YOUR GOAL: Once "Возврат и обмен" turns up in a line below, reproduce that line and those after it exactly, stopping after the line with "Ulla Lohmann a parcouru le monde, et"; leave pictures out.

============

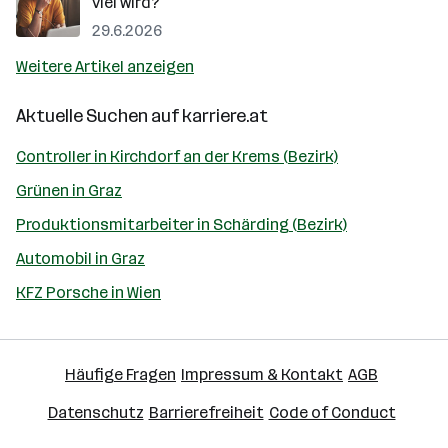
viel wird?
29.6.2026
Weitere Artikel anzeigen
Aktuelle Suchen auf
karriere.at
Controller in Kirchdorf an der Krems (Bezirk)
Grünen in Graz
Produktionsmitarbeiter in Schärding (Bezirk)
Automobil in Graz
KFZ Porsche in Wien
Häufige Fragen
Impressum & Kontakt
AGB
Datenschutz
Barrierefreiheit
Code of Conduct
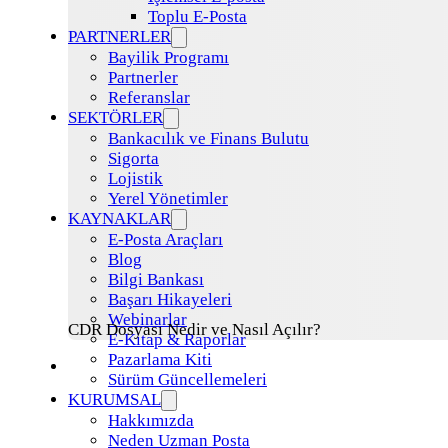
Toplu E-Posta
PARTNERLER
Bayilik Programı
Partnerler
Referanslar
SEKTÖRLER
Bankacılık ve Finans Bulutu
Sigorta
Lojistik
Yerel Yönetimler
KAYNAKLAR
E-Posta Araçları
Blog
Bilgi Bankası
Başarı Hikayeleri
Webinarlar
CDR Dosyası Nedir ve Nasıl Açılır?
E-Kitap & Raporlar
Pazarlama Kiti
Sürüm Güncellemeleri
KURUMSAL
Hakkımızda
Neden Uzman Posta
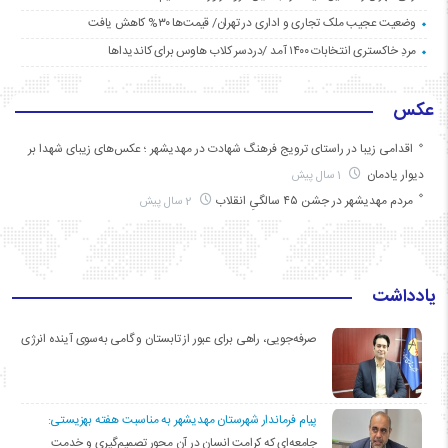
وضعیت عجیب ملک تجاری و اداری در تهران/ قیمت‌ها ۳۰% کاهش یافت
مردِ خاکستری انتخابات ۱۴۰۰ آمد /دردسر کلاب هاوس برای کاندیداها
عکس
اقدامی زیبا در راستای ترویج فرهنگ شهادت در مهدیشهر ؛ عکس‌های زیبای شهدا بر
دیوار یادمان
1 سال پیش
مردم مهدیشهر در جشن ۴۵ سالگیِ انقلاب
2 سال پیش
یادداشت
صرفه‌جویی، راهی برای عبور از تابستان و گامی به‌سوی آینده انرژی
پیام فرماندار شهرستان مهدیشهر به مناسبت هفته بهزیستی:
جامعه‌ای که کرامت انسان در آن محور تصمیم‌گیری و خدمت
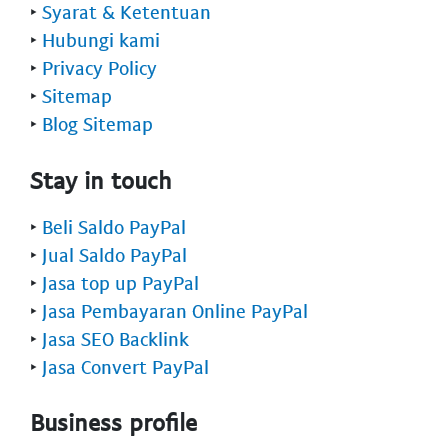
‣
Syarat & Ketentuan
‣
Hubungi kami
‣
Privacy Policy
‣
Sitemap
‣
Blog Sitemap
Stay in touch
‣
Beli Saldo PayPal
‣
Jual Saldo PayPal
‣
Jasa top up PayPal
‣
Jasa Pembayaran Online PayPal
‣
Jasa SEO Backlink
‣
Jasa Convert PayPal
Business profile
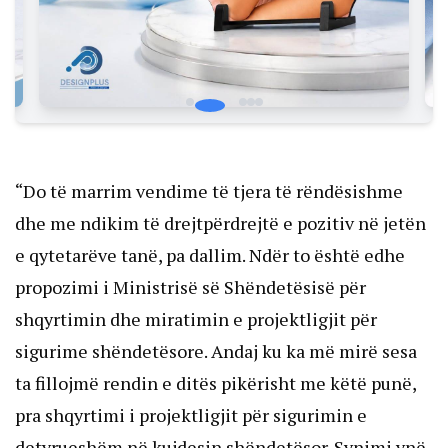
“Do të marrim vendime të tjera të rëndësishme
dhe me ndikim të drejtpërdrejtë e pozitiv në jetën
e qytetarëve tanë, pa dallim. Ndër to është edhe
propozimi i Ministrisë së Shëndetësisë për
shqyrtimin dhe miratimin e projektligjit për
sigurime shëndetësore. Andaj ku ka më mirë sesa
ta fillojmë rendin e ditës pikërisht me këtë punë,
pra shqyrtimi i projektligjit për sigurimin e
detyrueshëm në kujdesin shëndetësor. Synimi ynë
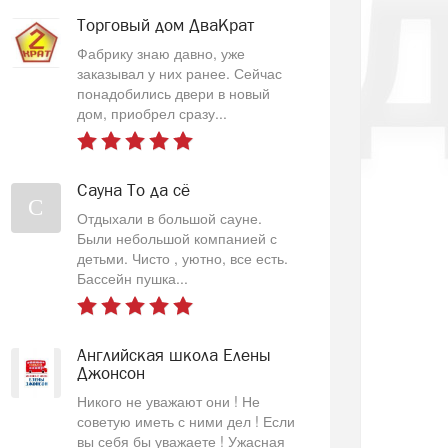
Торговый дом ДваКрат
Фабрику знаю давно, уже
заказывал у них ранее. Сейчас
понадобились двери в новый
дом, приобрел сразу...
Сауна То да сё
С
Отдыхали в большой сауне.
Были небольшой компанией с
детьми. Чисто , уютно, все есть.
Бассейн пушка...
Английская школа Елены
Джонсон
Никого не уважают они ! Не
советую иметь с ними дел ! Если
вы себя бы уважаете ! Ужасная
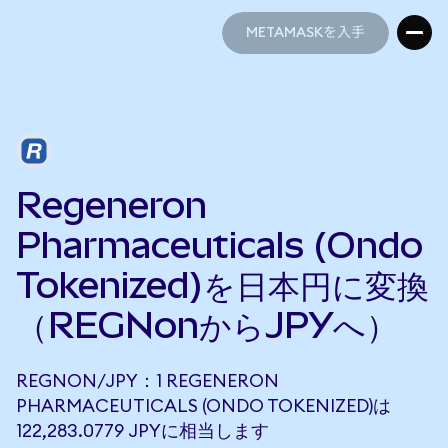
METAMASKを入手
METAMASKを入手
Regeneron
Pharmaceuticals (Ondo
Tokenized)を日本円に変換
（REGNonからJPYへ）
REGNON/JPY：1 REGENERON
PHARMACEUTICALS (ONDO TOKENIZED)は
122,283.0779 JPYに相当します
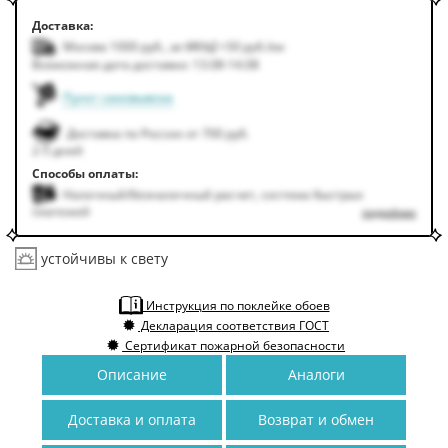
Доставка:
Москва 1000
руб.
,
за МКАД +50
руб.
/км
Возможная дата доставки: 13.08-14.08
Пункт самовывоза
Доставка по России от 700 руб.
2-5 дней
Способы оплаты:
Наличный/безналичный расчет, система быстрых
платежей
подробнее
устойчивы к свету
Инструкция по поклейке обоев
Декларация соответствия ГОСТ
Сертификат пожарной безопасности
Описание
Аналоги
Доставка и оплата
Возврат и обмен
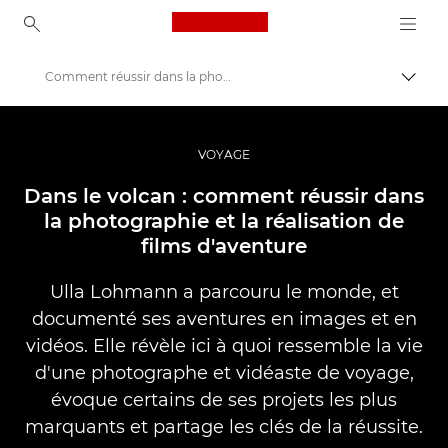
Canon Logo, back to ho
Comment réussir dans la photographie de voyage
Bascul
Canon
Vidéo et photographie professionnelles
VOYAGE
Histoires
Dans le volcan : comment réussir dans
la photographie et la réalisation de
films d'aventure
Ulla Lohmann a parcouru le monde, et
documenté ses aventures en images et en
vidéos. Elle révèle ici à quoi ressemble la vie
d'une photographe et vidéaste de voyage,
évoque certains de ses projets les plus
marquants et partage les clés de la réussite.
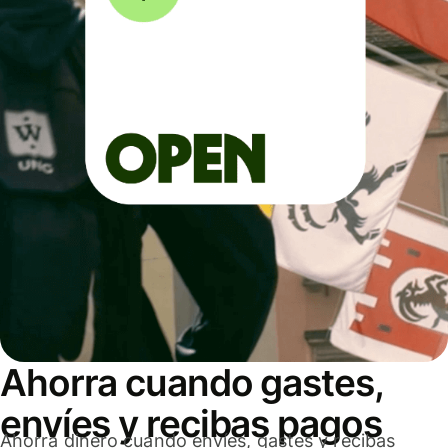
Ahorra cuando gastes,
envíes y recibas pagos
Ahorra dinero cuando envíes, gastes y recibas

============

EXERCISE SOLUTION:
Возврат и обмен
Canon Logo, back to ho
Comment réussir dans la photographie de voyage
Bascul
Canon
Vidéo et photographie professionnelles
VOYAGE
Histoires
Dans le volcan : comment réussir dans
la photographie et la réalisation de
films d'aventure
Ulla Lohmann a parcouru le monde, et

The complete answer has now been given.